Selain dugaan penjualan di atas HET, beredar pula informasi bahwa sebagian BBM yang disalurkan diduga mengalir kepada pihak-pihak yang terlibat dalam aktivitas Pertambangan Emas Tanpa Izin (PETI). Apabila terbukti, praktik tersebut dinilai bertentangan dengan ketentuan penyaluran BBM bersubsidi yang seharusnya diperuntukkan bagi masyarakat yang berhak sesuai peraturan yang berlaku.

Sejumlah pihak meminta PT Pertamina Patra Niaga, BPH Migas, dan aparat penegak hukum segera melakukan investigasi menyeluruh terhadap dugaan tersebut. Pemeriksaan diharapkan meliputi kesesuaian harga jual, distribusi BBM, serta pihak-pihak yang menerima penyaluran BBM.

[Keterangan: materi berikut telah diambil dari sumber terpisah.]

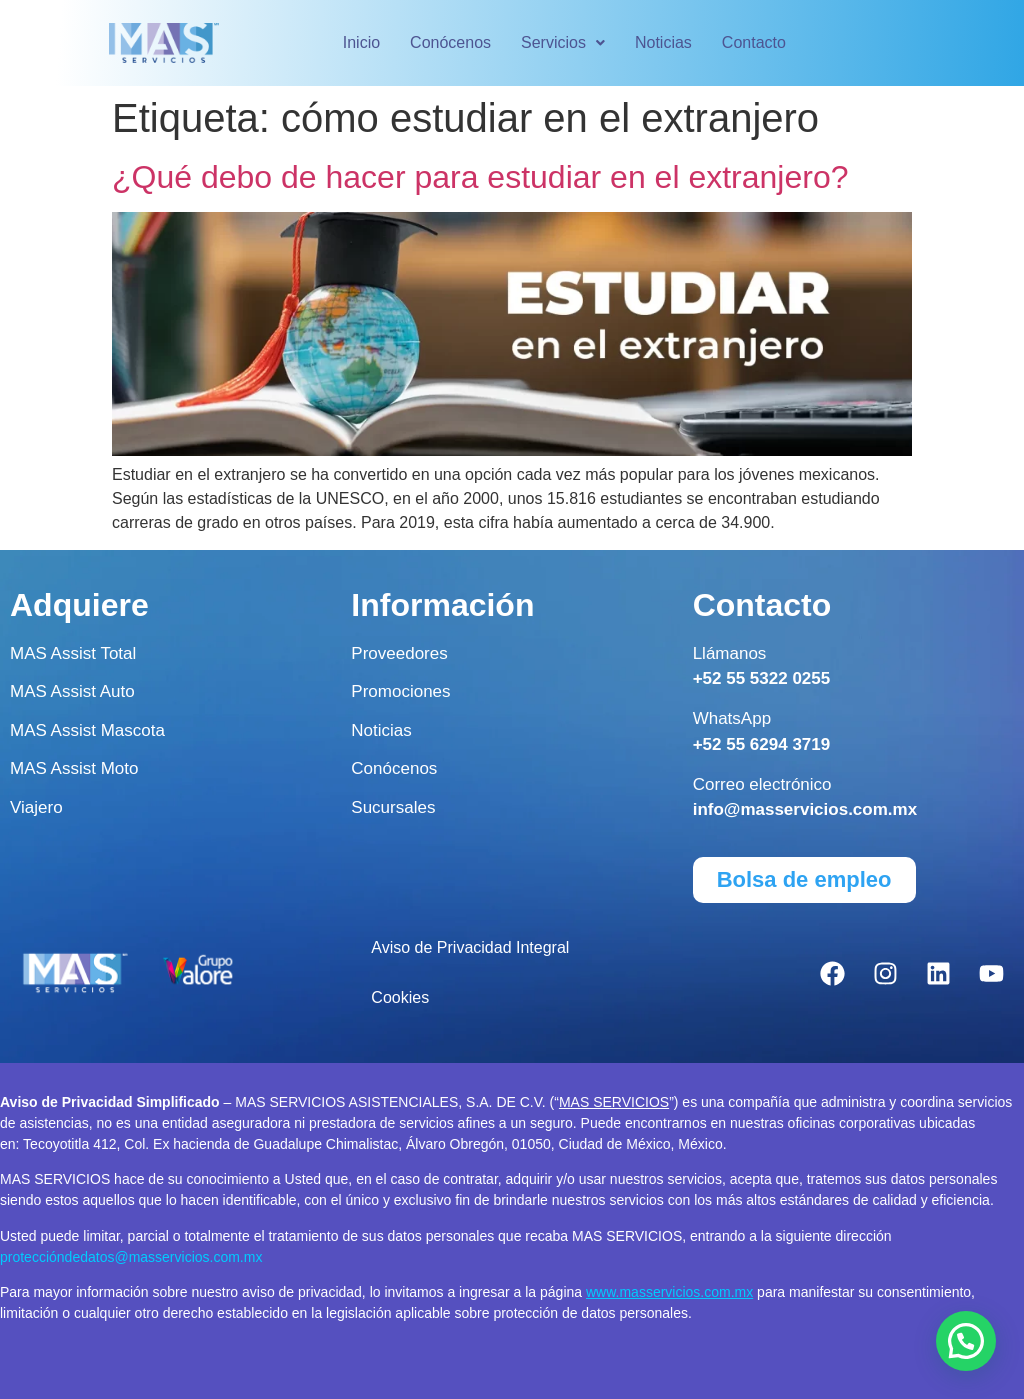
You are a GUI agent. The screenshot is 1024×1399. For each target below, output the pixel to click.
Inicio (361, 42)
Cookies (400, 997)
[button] (563, 43)
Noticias (663, 42)
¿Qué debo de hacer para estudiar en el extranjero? (480, 177)
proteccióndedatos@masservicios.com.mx (131, 1257)
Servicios (563, 42)
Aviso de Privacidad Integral (470, 947)
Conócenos (450, 42)
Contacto (754, 42)
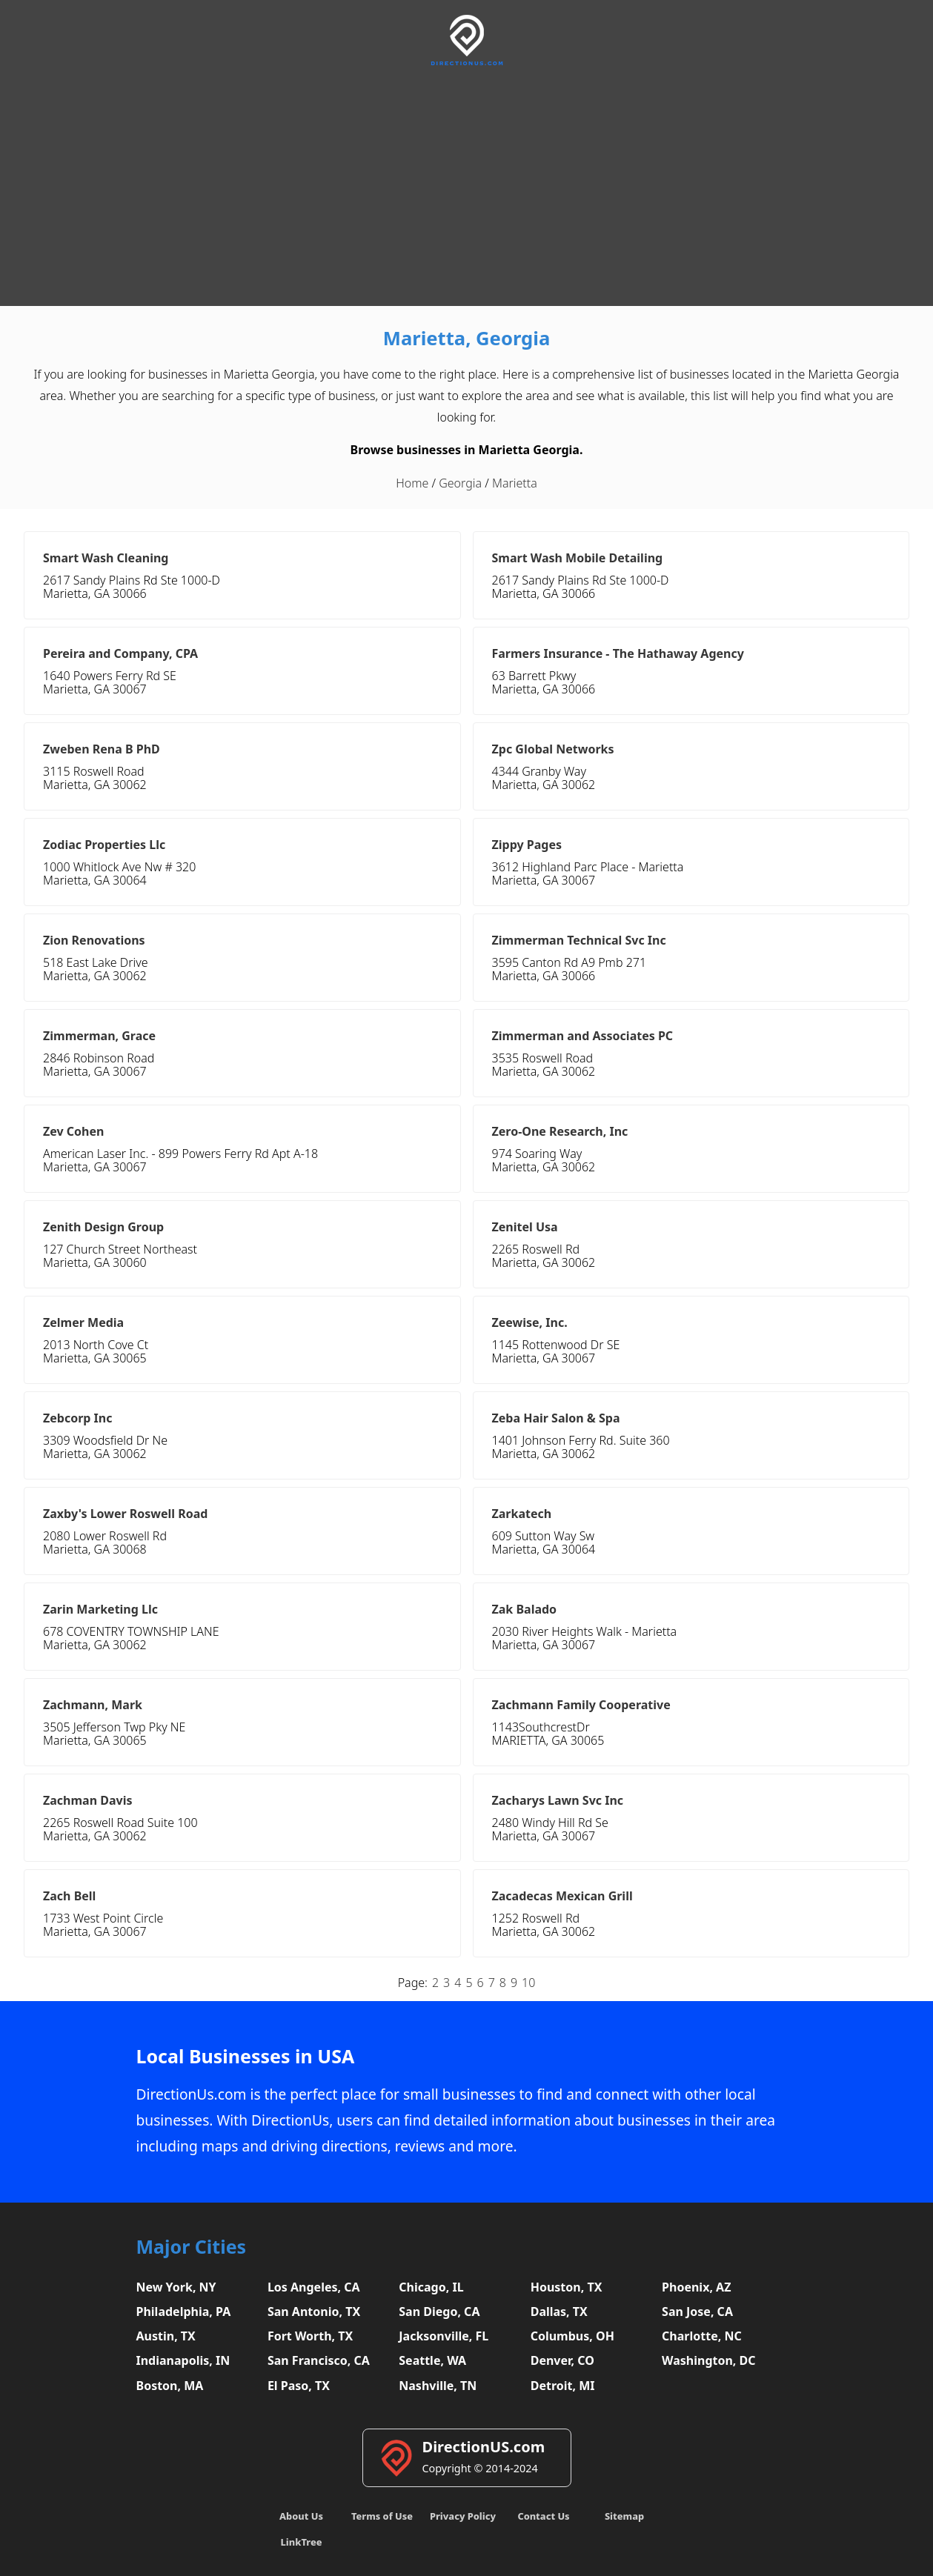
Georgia (460, 483)
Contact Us (543, 2516)
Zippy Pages (527, 844)
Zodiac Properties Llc (104, 844)
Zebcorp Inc (78, 1418)
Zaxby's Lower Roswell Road (125, 1513)
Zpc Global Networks (553, 749)
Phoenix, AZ (696, 2287)
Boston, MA (170, 2385)
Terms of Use (382, 2516)
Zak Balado (524, 1609)
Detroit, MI (563, 2385)
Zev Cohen (73, 1131)
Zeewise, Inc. (530, 1322)
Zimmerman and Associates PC (583, 1036)
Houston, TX (566, 2287)
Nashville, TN (438, 2385)
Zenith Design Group (103, 1227)
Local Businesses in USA (245, 2056)
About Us (301, 2516)
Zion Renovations (94, 940)
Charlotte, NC (702, 2336)
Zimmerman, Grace (99, 1036)
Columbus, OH (572, 2336)
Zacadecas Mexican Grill (562, 1896)
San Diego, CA (439, 2311)
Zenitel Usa (525, 1227)
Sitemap (624, 2516)
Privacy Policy (463, 2516)
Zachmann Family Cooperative (581, 1705)
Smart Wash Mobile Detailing (577, 558)
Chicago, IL (431, 2287)
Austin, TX (166, 2336)
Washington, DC (709, 2360)
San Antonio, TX (314, 2311)
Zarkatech (522, 1513)
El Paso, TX (299, 2385)
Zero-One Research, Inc (560, 1131)
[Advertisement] (467, 183)
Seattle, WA (432, 2360)
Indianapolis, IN (183, 2360)
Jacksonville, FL (443, 2336)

“Jika benar terjadi penjualan di atas HET maupun penyimpangan distribusi kepada pihak yang tidak berhak, maka tindakan tersebut harus ditindak sesuai ketentuan hukum yang berlaku,” ujar salah satu pihak yang meminta adanya pengawasan lebih ketat.

Dalam Undang-Undang Nomor 22 Tahun 2001 tentang Minyak dan Gas Bumi, penyalahgunaan pengangkutan dan/atau niaga BBM yang disubsidi pemerintah dapat dikenai sanksi pidana berupa penjara paling lama 6 tahun dan denda paling banyak Rp60 miliar, sesuai ketentuan yang berlaku. Selain itu, penyalur yang terbukti melanggar ketentuan distribusi BBM dapat dikenai sanksi administratif hingga penghentian atau pencabutan penyaluran.

Hingga berita ini ditulis, belum terdapat keterangan resmi maupun tanggapan dari pihak APMS 66.787.001 Jongkong maupun PT Pertamina Patra Niaga terkait dugaan tersebut.